*THE PROBLEM*.
Could you filter the records below down to the lines that include the word "located"?

*RECORDED INFORMATION*.
---

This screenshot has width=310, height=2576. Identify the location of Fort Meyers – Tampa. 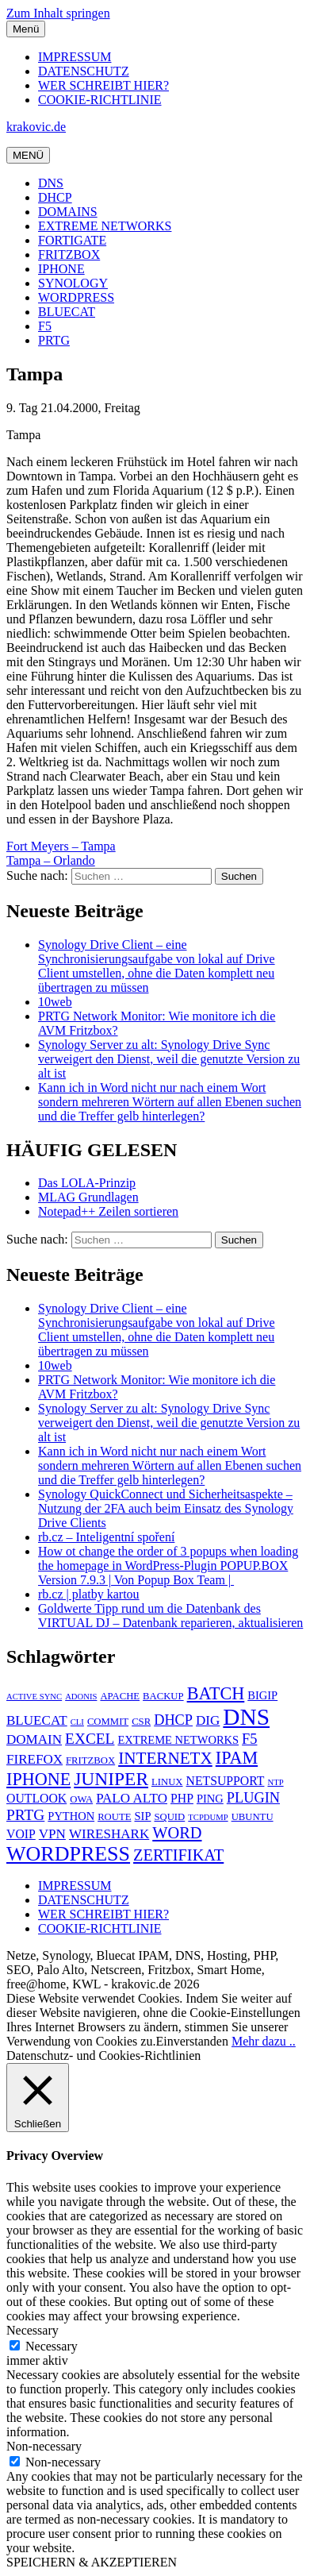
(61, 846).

---

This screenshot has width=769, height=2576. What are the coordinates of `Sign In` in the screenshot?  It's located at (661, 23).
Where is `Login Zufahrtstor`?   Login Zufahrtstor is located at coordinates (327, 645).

---

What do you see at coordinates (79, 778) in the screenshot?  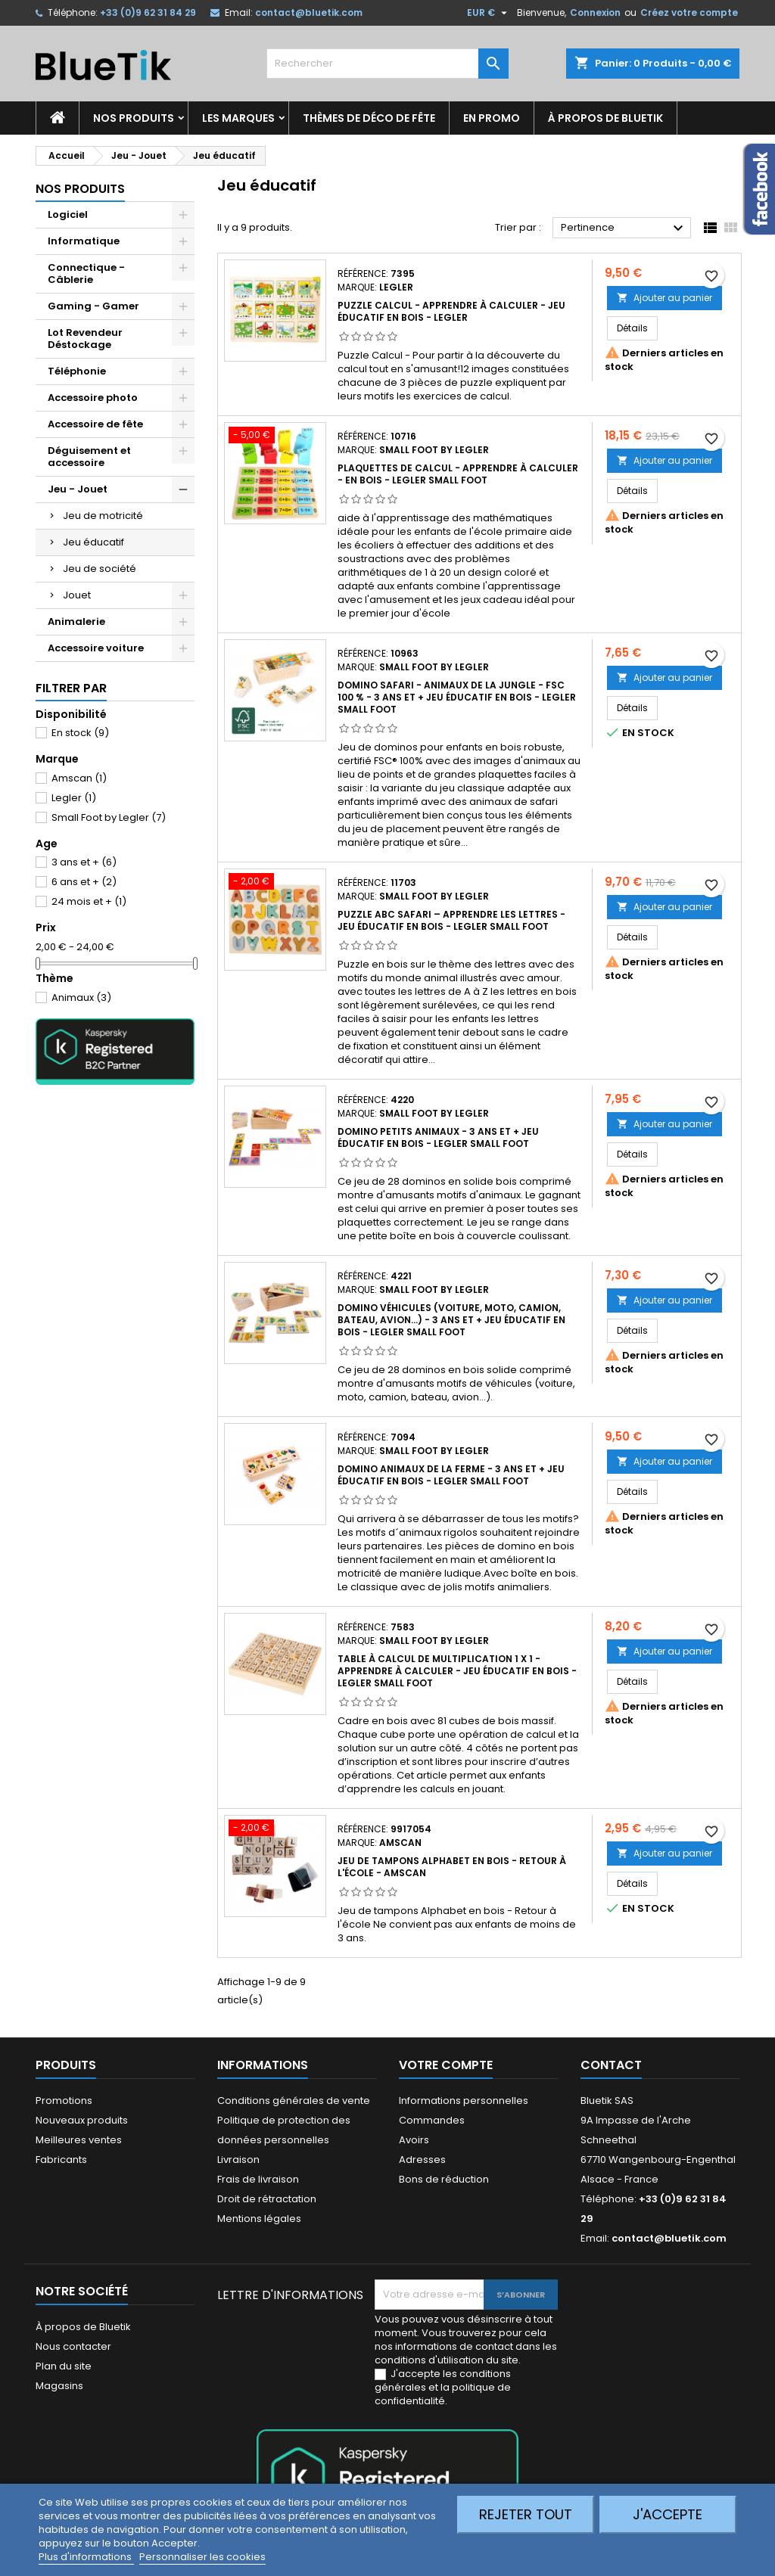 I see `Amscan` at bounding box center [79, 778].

---

*COMPLETED EXERCISE*.
This screenshot has width=769, height=2576. What are the coordinates of `Sign In` in the screenshot?  It's located at (661, 23).
Where is `Login Zufahrtstor`?   Login Zufahrtstor is located at coordinates (327, 645).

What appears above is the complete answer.